WORK REQUEST: Each entry below must be repeated exactly, with pictures left out.

Segment Start: EXTRACTED MATERIAL

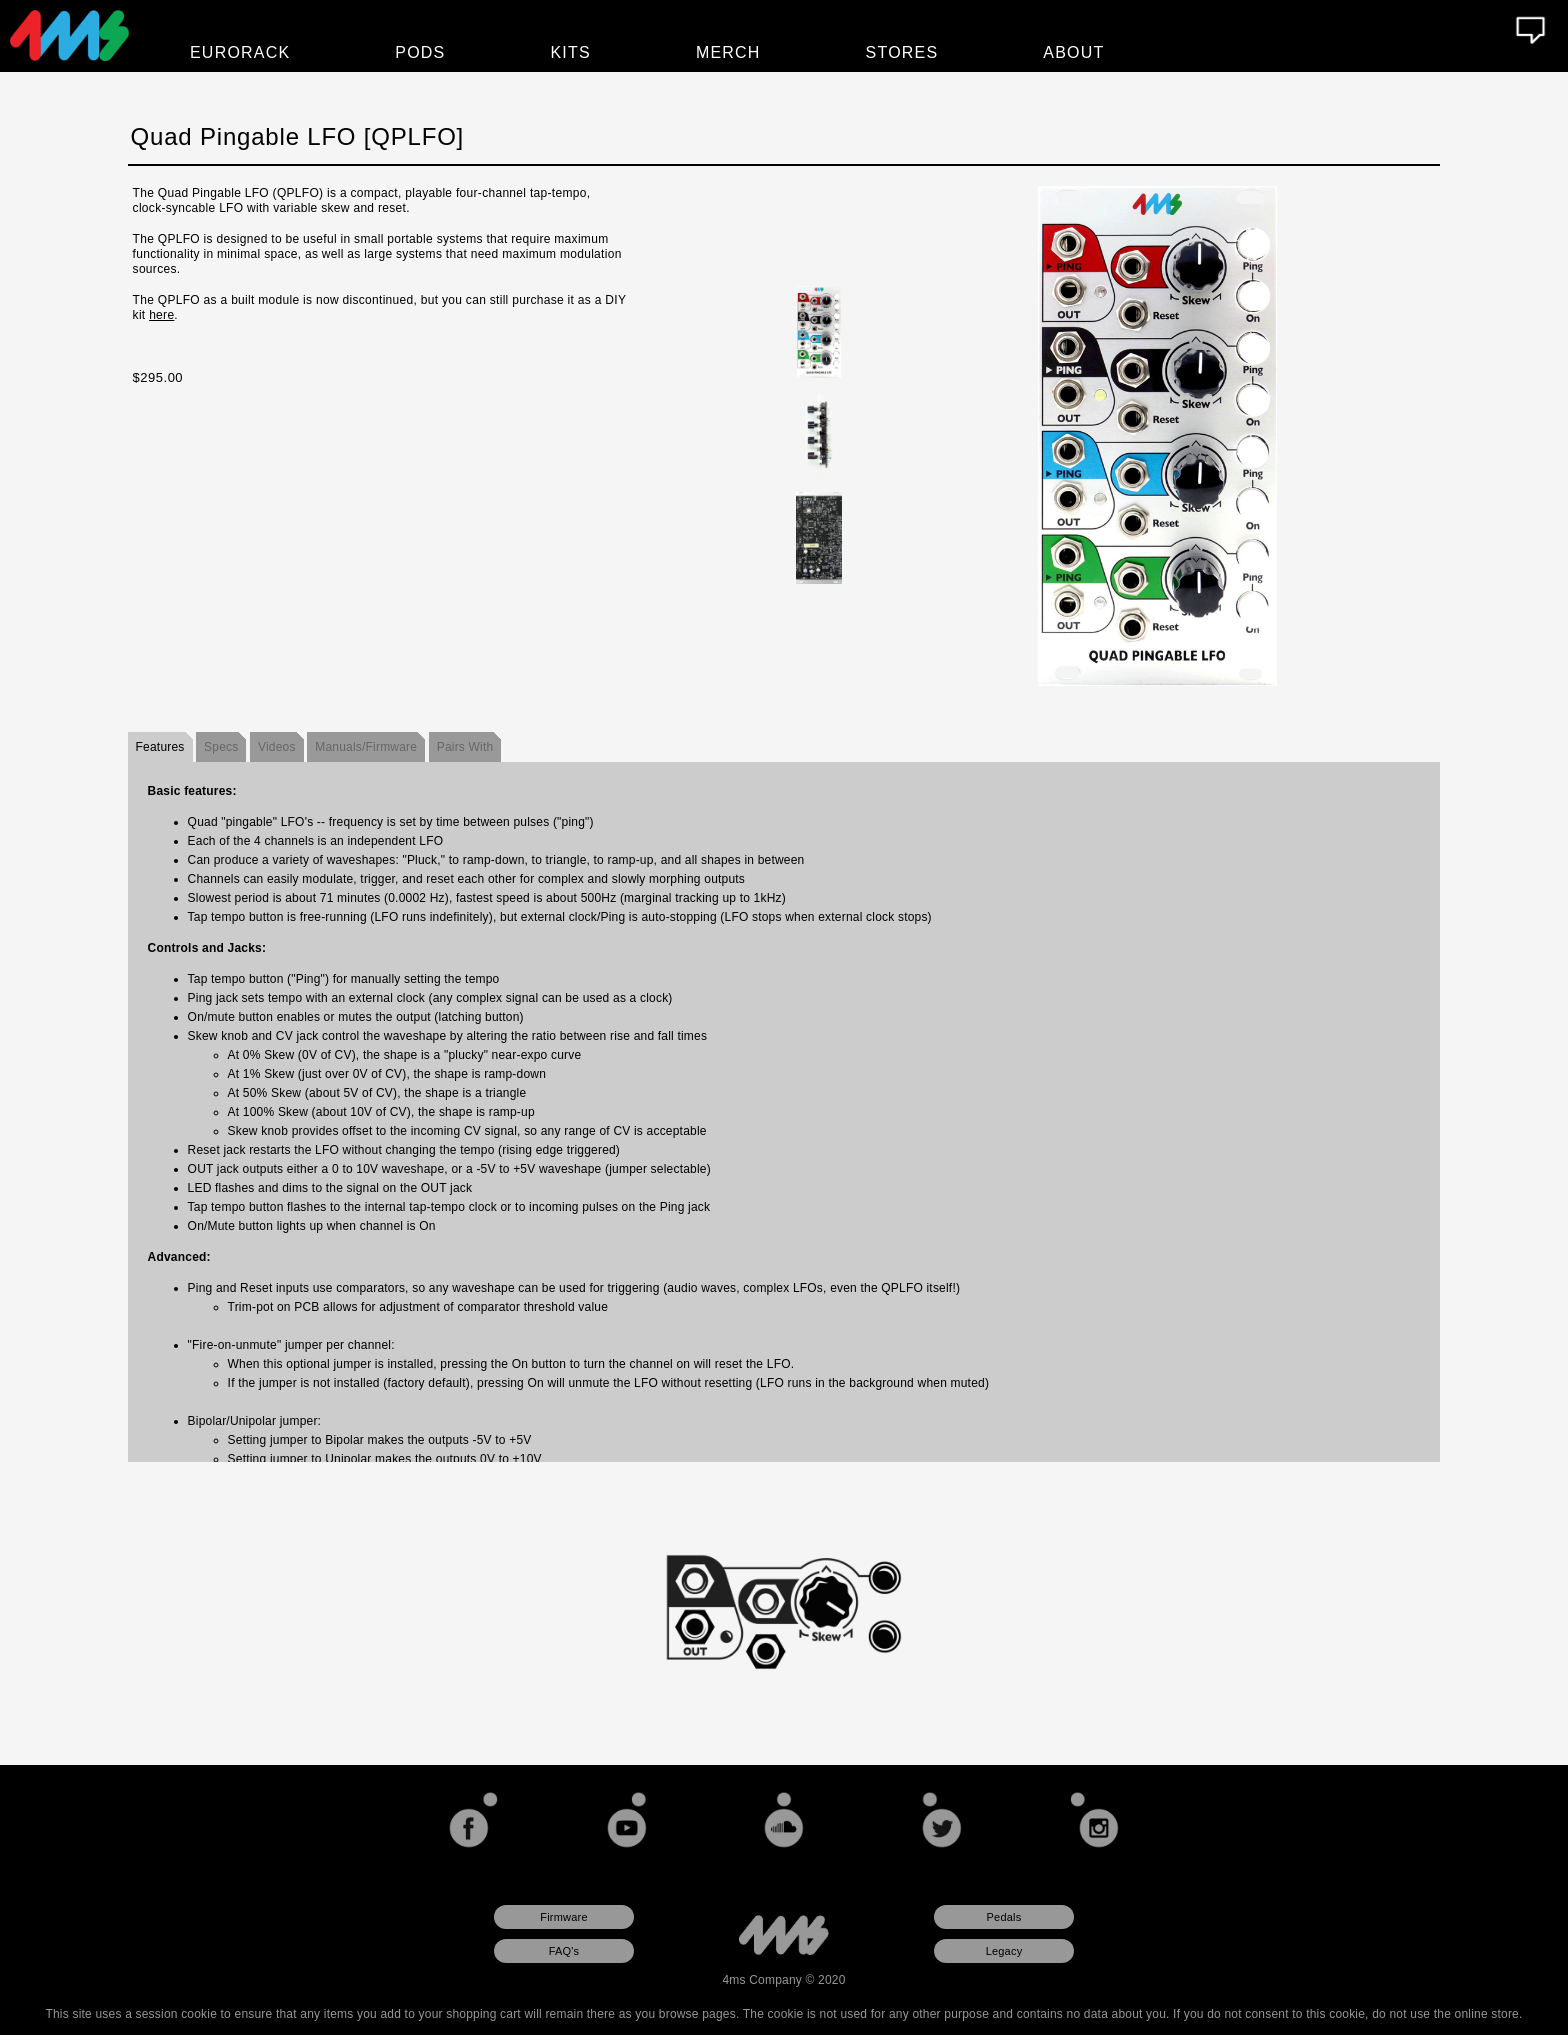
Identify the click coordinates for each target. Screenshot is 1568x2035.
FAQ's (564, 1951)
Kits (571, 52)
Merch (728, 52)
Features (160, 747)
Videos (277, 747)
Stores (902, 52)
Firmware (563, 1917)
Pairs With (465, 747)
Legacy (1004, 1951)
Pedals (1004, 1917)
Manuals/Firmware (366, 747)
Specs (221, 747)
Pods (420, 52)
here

Segment End: EXTRACTED MATERIAL

RESULT OF THIS TASK:
Identify the click coordinates for each target. Screenshot is 1568x2035.
FAQ's (564, 1951)
Kits (571, 52)
Merch (728, 52)
Features (160, 747)
Videos (277, 747)
Stores (902, 52)
Firmware (563, 1917)
Pairs With (465, 747)
Legacy (1004, 1951)
Pedals (1004, 1917)
Manuals/Firmware (366, 747)
Specs (221, 747)
Pods (420, 52)
here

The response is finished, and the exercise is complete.